I think a better way to look at it is: people paying to park wealth in the worlds most stable and transferable currency. Even North Korea likes holding US dollars.
We have the most stable, predictable economic environment in the world, and the oldest functioning constitution. Why would we not extract some of the value in that?
Another point: Inflation plays a domestic role as well, as it increases the velocity of money.
It's definitely fantastic for anyone with employees. If the currency was deflating, you better believe your boss would be doing a downward cost of living adjustment ever single paycheck. As it stands, they can just keep your pay fixed and you are constantly becoming a lesser business cost until they begrudgingly give you a 1-2% annual cost of living adjustment.

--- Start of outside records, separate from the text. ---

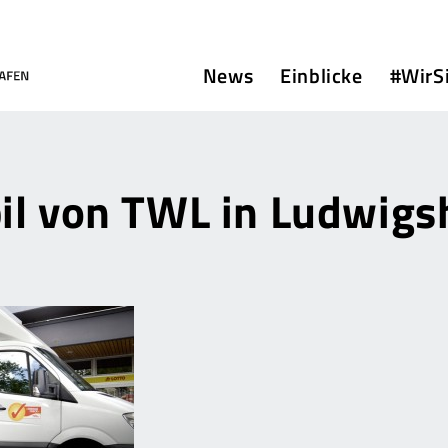
News
Einblicke
#WirS
il von TWL in Ludwigs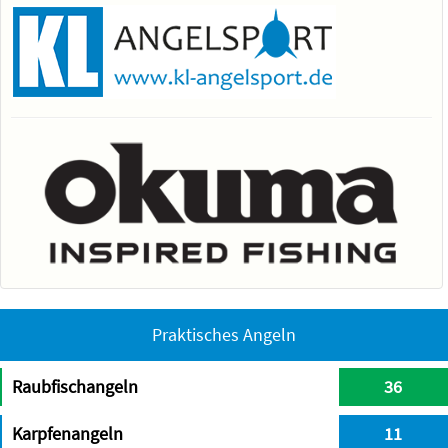
Praktisches Angeln
Raubfischangeln
36
Karpfenangeln
11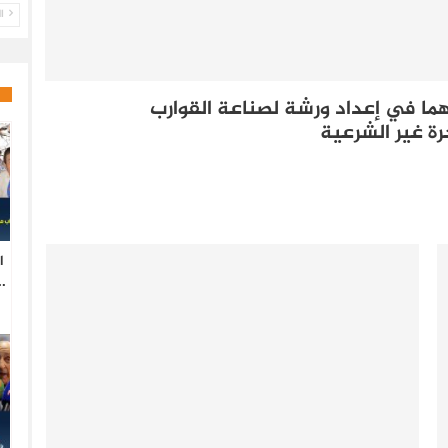
ال
 في إعداد ورشة لصناعة القوارب
ة غير الشرعية
ا
.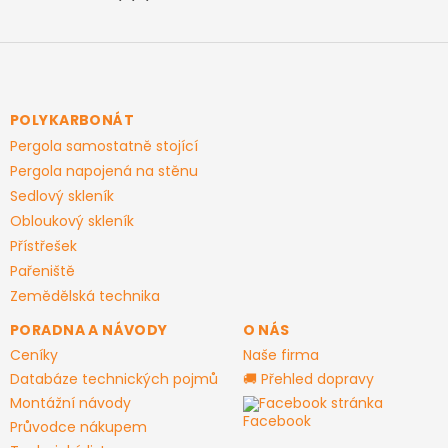
Z
á
p
a
POLYKARBONÁT
t
Pergola samostatně stojící
í
Pergola napojená na stěnu
Sedlový skleník
Obloukový skleník
Přístřešek
Pařeniště
Zemědělská technika
PORADNA A NÁVODY
O NÁS
Ceníky
Naše firma
Databáze technických pojmů
🚚 Přehled dopravy
Montážní návody
Facebook stránka
Průvodce nákupem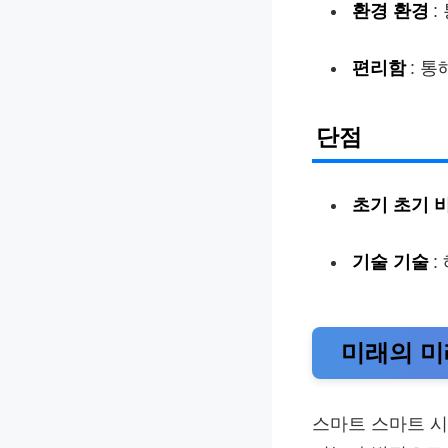
환경 환경
:
편리함
: 
단점
초기 초기 
기술 기술
:
미래의 미
스마트 스마트 시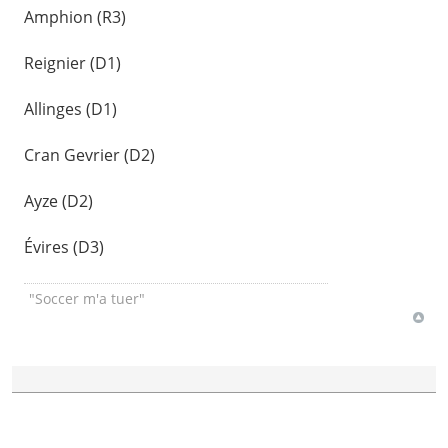
Amphion (R3)
Reignier (D1)
Allinges (D1)
Cran Gevrier (D2)
Ayze (D2)
Évires (D3)
"Soccer m'a tuer"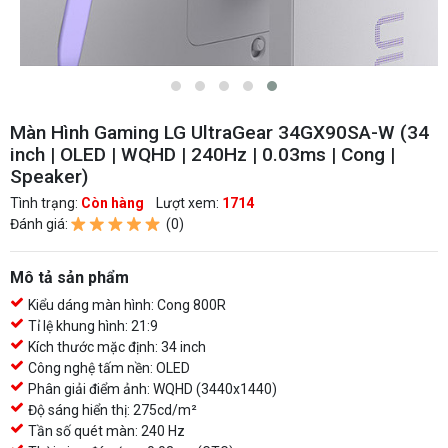
Màn Hình Gaming LG UltraGear 34GX90SA-W (34
inch | OLED | WQHD | 240Hz | 0.03ms | Cong |
Speaker)
Tình trạng:
Còn hàng
Lượt xem:
1714
Đánh giá:
(0)
Mô tả sản phẩm
Kiểu dáng màn hình: Cong 800R
Tỉ lệ khung hình: 21:9
Kích thước mặc định: 34 inch
Công nghệ tấm nền: OLED
Phân giải điểm ảnh: WQHD (3440x1440)
Độ sáng hiển thị: 275cd/m²
Tần số quét màn: 240 Hz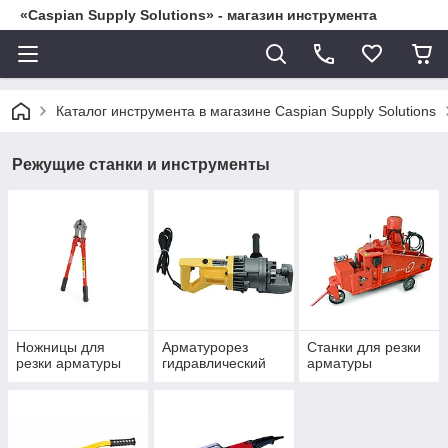
«Caspian Supply Solutions» - магазин инструмента
Каталог инструмента в магазине Caspian Supply Solutions
Режущие станки и инструменты
Ножницы для
Арматурорез
Станки для резки
резки арматуры
гидравлический
арматуры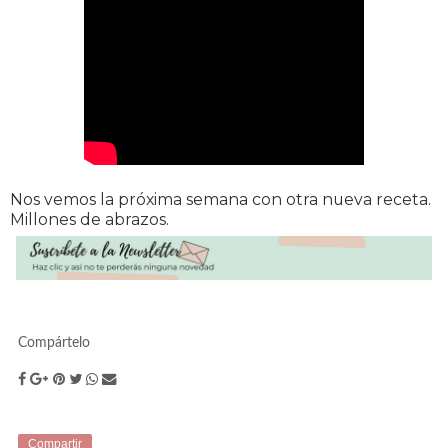
Nos vemos la próxima semana con otra nueva receta.
Millones de abrazos.
Compártelo
Compartir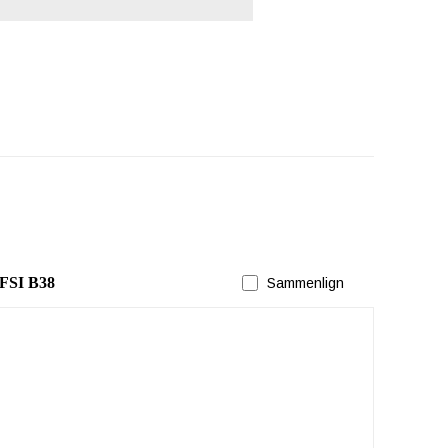
FSI B38
Sammenlign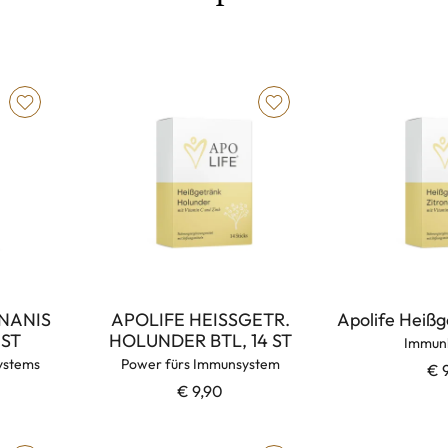
RNANIS
APOLIFE HEISSGETR.
Apolife Heißg
 ST
HOLUNDER BTL, 14 ST
Immun
ystems
Power fürs Immunsystem
€ 
€ 9,90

Basically, it's easier to manipulate individuals into working for less if the number they're getting remains the same or even goes up, but slower than real inflation.
> Basically, it's easier to manipulate individuals into working for less if the number they're getting remains the same or even goes up, but slower than real inflation.
I could be wrong, but it looks like that is comparing an aggregate/mean ('total productivity's) with a median ('typical wage'), which would paint a very innaccurate picture of what's happening.
Like, imagine everything stays the same, but a new class of extremely productive high paying jobs is invented, and grows to 10% of the workforce. This would have only a marginal effect on median wage but a huge effect on aggregate productivity. Nothing would change in any other industry (bread factories still have the same output and still pay the same) but it would make this stat look like like 'the rich are stealing our wage growth'.